Wrapping is currently done using either a round bale wrapper or a wrapper capable of wrapping either round or square bales. We also, where necessary, operating a carting service for wrapped bales.
* Analysis of the silage is needed and nutritional advice should be taken to maximise the nutritional value of crops harvested.
We operate a Claas forager. This has a variable rate additive applicator and a range of chop lengths are achievable which are discussed prior to foraging. Grass chop length should not be overlooked. Through precision chopping the grass can be compacted more efficiently reducing air in the clamp and producing better silage. The Jaguar also has metal detecting technology not only to protect our cutting blades, but also to protect livestock from swallowing foreign metal objects found in fields.

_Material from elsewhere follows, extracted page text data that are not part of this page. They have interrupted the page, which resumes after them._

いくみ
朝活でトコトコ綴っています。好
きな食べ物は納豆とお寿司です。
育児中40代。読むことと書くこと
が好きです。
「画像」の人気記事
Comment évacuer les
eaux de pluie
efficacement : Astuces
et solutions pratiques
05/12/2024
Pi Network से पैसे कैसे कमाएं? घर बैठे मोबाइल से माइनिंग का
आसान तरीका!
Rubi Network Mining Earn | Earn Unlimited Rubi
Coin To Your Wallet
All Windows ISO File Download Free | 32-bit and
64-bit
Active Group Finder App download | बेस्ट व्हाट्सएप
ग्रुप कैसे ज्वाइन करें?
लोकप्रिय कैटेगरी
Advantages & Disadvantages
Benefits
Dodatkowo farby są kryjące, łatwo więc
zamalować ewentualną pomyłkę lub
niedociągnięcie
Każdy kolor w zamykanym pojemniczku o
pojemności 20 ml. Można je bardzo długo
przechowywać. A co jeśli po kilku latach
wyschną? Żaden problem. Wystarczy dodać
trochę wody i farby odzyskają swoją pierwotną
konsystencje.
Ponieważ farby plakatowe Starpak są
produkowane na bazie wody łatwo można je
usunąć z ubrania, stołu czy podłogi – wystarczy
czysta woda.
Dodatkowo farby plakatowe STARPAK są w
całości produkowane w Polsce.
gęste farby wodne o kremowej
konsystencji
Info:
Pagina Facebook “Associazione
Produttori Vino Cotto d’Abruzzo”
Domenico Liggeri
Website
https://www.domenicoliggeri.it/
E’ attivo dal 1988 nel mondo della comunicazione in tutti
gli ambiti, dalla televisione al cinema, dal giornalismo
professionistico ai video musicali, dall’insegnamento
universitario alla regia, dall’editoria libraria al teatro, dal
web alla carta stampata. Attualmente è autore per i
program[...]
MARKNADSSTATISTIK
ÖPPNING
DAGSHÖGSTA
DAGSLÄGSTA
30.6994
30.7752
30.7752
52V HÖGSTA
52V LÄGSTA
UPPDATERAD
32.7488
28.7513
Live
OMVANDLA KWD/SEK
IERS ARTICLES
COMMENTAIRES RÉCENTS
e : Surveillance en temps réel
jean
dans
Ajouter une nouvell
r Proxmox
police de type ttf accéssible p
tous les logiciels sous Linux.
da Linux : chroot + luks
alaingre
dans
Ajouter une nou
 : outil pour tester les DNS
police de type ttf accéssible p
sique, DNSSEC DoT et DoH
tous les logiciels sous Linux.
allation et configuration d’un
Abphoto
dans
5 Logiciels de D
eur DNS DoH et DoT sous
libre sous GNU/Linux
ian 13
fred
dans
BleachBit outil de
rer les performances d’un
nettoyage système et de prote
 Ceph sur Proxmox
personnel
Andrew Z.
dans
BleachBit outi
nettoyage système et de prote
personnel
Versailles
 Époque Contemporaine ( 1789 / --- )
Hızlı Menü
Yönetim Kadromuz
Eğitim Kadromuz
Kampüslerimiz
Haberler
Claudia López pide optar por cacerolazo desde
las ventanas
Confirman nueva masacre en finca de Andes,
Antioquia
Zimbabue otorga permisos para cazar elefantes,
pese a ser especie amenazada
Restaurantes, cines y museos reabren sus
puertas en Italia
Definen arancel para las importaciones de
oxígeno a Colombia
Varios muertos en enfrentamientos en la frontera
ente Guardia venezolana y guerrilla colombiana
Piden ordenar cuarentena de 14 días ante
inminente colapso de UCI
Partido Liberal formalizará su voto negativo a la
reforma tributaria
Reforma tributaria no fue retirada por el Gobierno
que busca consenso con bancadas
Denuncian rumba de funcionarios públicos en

An onboard compressor allows the forager to reduce the pressure in the tyres in the field to increase the tyre footprint and minimise and damage to your pastures. The tyres are then re-inflated for road transport.
Chopped silage is hauled using high capacity silage trailers running on low ground pressure tyres. This ensures that compaction in the field is kept to a minimum. These trailers will, in the main, keep the forager moving. Any additional trailers are added on longer hauls or higher yielding crops and will be pulled either by ourselves or by farmers.

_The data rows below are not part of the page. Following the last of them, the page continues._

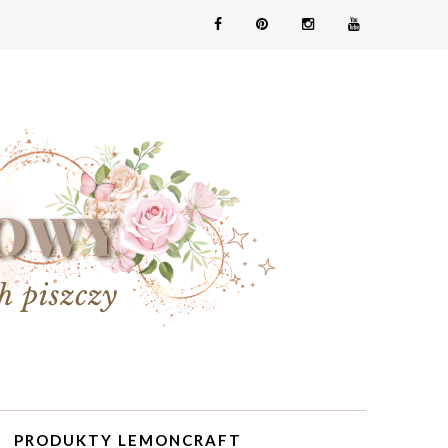
PRODUKTY LEMONCRAFT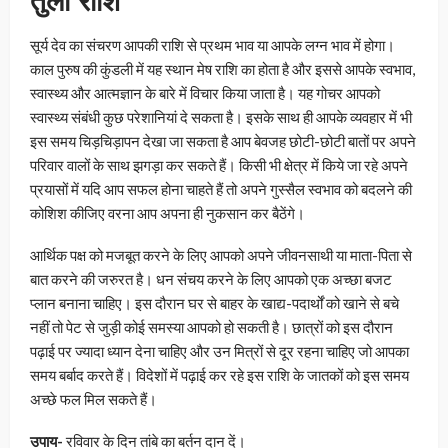
तुला राशि
सूर्य देव का संचरण आपकी राशि से प्रथम भाव या आपके लग्न भाव में होगा।
काल पुरुष की कुंडली में यह स्थान मेष राशि का होता है और इससे आपके स्वभाव,
स्वास्थ्य और आत्मज्ञान के बारे में विचार किया जाता है। यह गोचर आपको
स्वास्थ्य संबंधी कुछ परेशानियां दे सकता है। इसके साथ ही आपके व्यवहार में भी
इस समय चिड़चिड़ापन देखा जा सकता है आप बेवजह छोटी-छोटी बातों पर अपने
परिवार वालों के साथ झगड़ा कर सकते हैं। किसी भी क्षेत्र में किये जा रहे अपने
प्रयासों में यदि आप सफल होना चाहते हैं तो अपने गुस्सैल स्वभाव को बदलने की
कोशिश कीजिए वरना आप अपना ही नुकसान कर बैठेंगे।
आर्थिक पक्ष को मजबूत करने के लिए आपको अपने जीवनसाथी या माता-पिता से
बात करने की जरुरत है। धन संचय करने के लिए आपको एक अच्छा बजट
प्लान बनाना चाहिए। इस दौरान घर से बाहर के खाद्य-पदार्थों को खाने से बचे
नहीं तो पेट से जुड़ी कोई समस्या आपको हो सकती है। छात्रों को इस दौरान
पढ़ाई पर ज्यादा ध्यान देना चाहिए और उन मित्रों से दूर रहना चाहिए जो आपका
समय बर्बाद करते हैं। विदेशों में पढ़ाई कर रहे इस राशि के जातकों को इस समय
अच्छे फल मिल सकते हैं।
उपाय-
रविवार के दिन तांबे का बर्तन दान दें।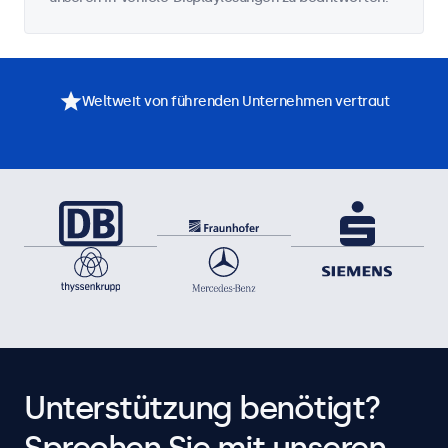
Weltweit von führenden Unternehmen vertraut
Unterstützung benötigt?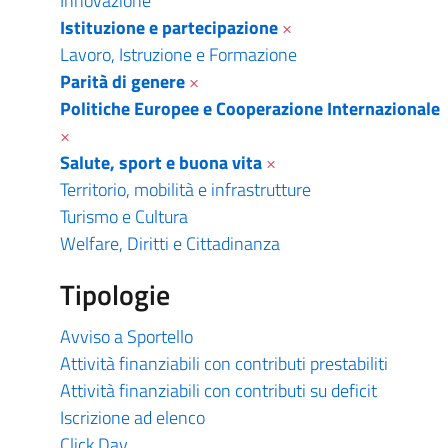
Innovazione
Istituzione e partecipazione
×
Lavoro, Istruzione e Formazione
Parità di genere
×
Politiche Europee e Cooperazione Internazionale
×
Salute, sport e buona vita
×
Territorio, mobilità e infrastrutture
Turismo e Cultura
Welfare, Diritti e Cittadinanza
Tipologie
Avviso a Sportello
Attività finanziabili con contributi prestabiliti
Attività finanziabili con contributi su deficit
Iscrizione ad elenco
Click Day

Clamping is done with a loading shovel combined with a folding fork. This matches the forager output and gives weight for rolling and traction. Clamping is the final stage and most critical stage of the harvesting process. The operator on the clamp has the ability to dictate the output of the operation as the crop has to be ensiled correctly for the best quality silage.
We have a range of different equipment for cultivation requirements.

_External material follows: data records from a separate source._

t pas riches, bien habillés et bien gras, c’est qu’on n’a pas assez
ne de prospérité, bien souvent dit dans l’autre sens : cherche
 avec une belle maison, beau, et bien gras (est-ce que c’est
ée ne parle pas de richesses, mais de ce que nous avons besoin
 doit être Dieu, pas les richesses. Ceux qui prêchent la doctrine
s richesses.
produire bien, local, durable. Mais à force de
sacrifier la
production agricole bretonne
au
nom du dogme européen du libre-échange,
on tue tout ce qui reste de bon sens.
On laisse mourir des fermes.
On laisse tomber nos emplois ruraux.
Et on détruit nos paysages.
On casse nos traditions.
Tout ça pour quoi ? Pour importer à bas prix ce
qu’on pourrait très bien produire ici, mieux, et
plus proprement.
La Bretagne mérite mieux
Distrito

- Plouging- 6 furrow kverneland reversible plough
- Pressing – 4.7m Simba cultipress
- Power Harrowing- 4m Kuhn with packer roller
- Subsoiling- 3m McConnell Shakerator
- Rotorvating- 3m Rotorvator
- Sward Lifter – Sumo
Precision Maize Drilling
We offer maize drilling with our 8 row maize drill. We run this on a tractor with LGP tyres using John Deere Autotrac and field mapping software. This allows us and customers to know exactly the area drilled which will aid customers for following inputs. The current maize drill has electric driven motors in each individual seeder unit to allow for different seed rates between farms to be planted. The electric motors also allow for a more even seed placement and therefore leading to better germination. This makes it easier and quicker to change seed rates and so reduces down time on each farm. We can also shut off individual seeder units which is not available on land driven drills. This avoids wasting seed and double drilling. Variable rate fertiliser placement is also possible with the seed via the onboard fertiliser tank.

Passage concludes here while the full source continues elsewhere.